The client related that the doctor had examined the area of pain and then ordered an x-ray of the lower leg and foot. He found no obvious problems on the films and then gave the client a diagnosis of sciatica, which is leg pain caused by irritation of the sciatic nerve. He then prescribed an anti-inflammatory medication as treatment. The doctor explained to the client that the pain was likely coming from a nerve in their back, since there was no evidence of a problem on the x-rays of the leg and foot. If the medication did not work he would provide an injection in the back as the next step.
The diagnosis seemed to have been made by the fact that no finding on the x-ray had given any clue as to the cause of the pain, and therefore it must be caused by a nerve from the back. The client took the medication for two weeks with no noticeable change in the level of pain, so stopped taking it. The pain has slowly increased over the past year, to a point that once at home from work the client places a hot pack on the foot and leg and falls asleep. The heat helps reduce the pain slightly.
When I examined the client’s leg and foot, I found that the area described as being numb seemed to be localized to the distribution of the Peroneal Nerve branches. The client could still feel sensation, but felt it less over those areas. No other areas of the leg or back showed any abnormalities in sensation. There was some tenderness over the insertion point of the muscles that control lifting the front of the foot(Tibialis Anterior), and of the muscles that turn the foot out to the side(Peroneus Longus and Brevis). These same muscles were found to be extremely tight and restricted in their motion. Each of the muscles was tender, and when I pressed on the Tibialis Anterior muscle, the pain recreated the deep pain that the client felt each day. All neurological tests for sciatic nerve irritation did not produce any abnormal findings.
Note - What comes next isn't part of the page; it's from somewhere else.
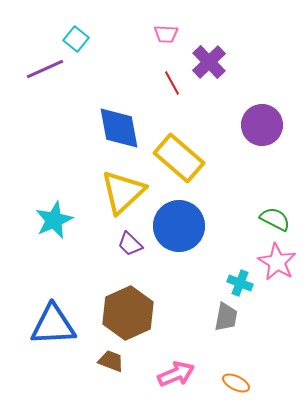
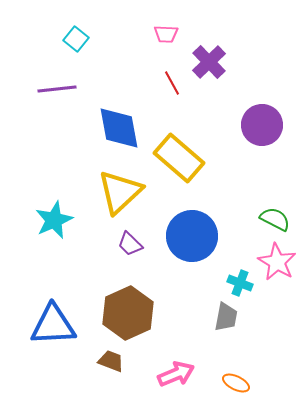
purple line: moved 12 px right, 20 px down; rotated 18 degrees clockwise
yellow triangle: moved 3 px left
blue circle: moved 13 px right, 10 px down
Following the examination, I treated the client with soft tissue manipulation, directed at restoring normal motion to the involved muscles, as well as restoring normal motion to the underlying Peroneal Nerve branches. Following treatment the client felt significant relief from the pain, and improved feeling in the toes and foot. A follow-up conversation a few days later found the client with minimal discomfort at the end of the workday and continued improvement in the sense of feeling in the toes.
This case is an example of the importance of combining detailed anatomical knowledge with a well directed physical exam to find the underlying problem. It also provides a window into some of the limitations of medical technology and the benefits of appropriate manual therapy techniques in treating physical problems. In the end, tightness and restriction of a few postural lower leg muscles led to long term compression and irritation of the underlying nerve branches. Once diagnosed, a simple manual solution was applied to alleviate to pain.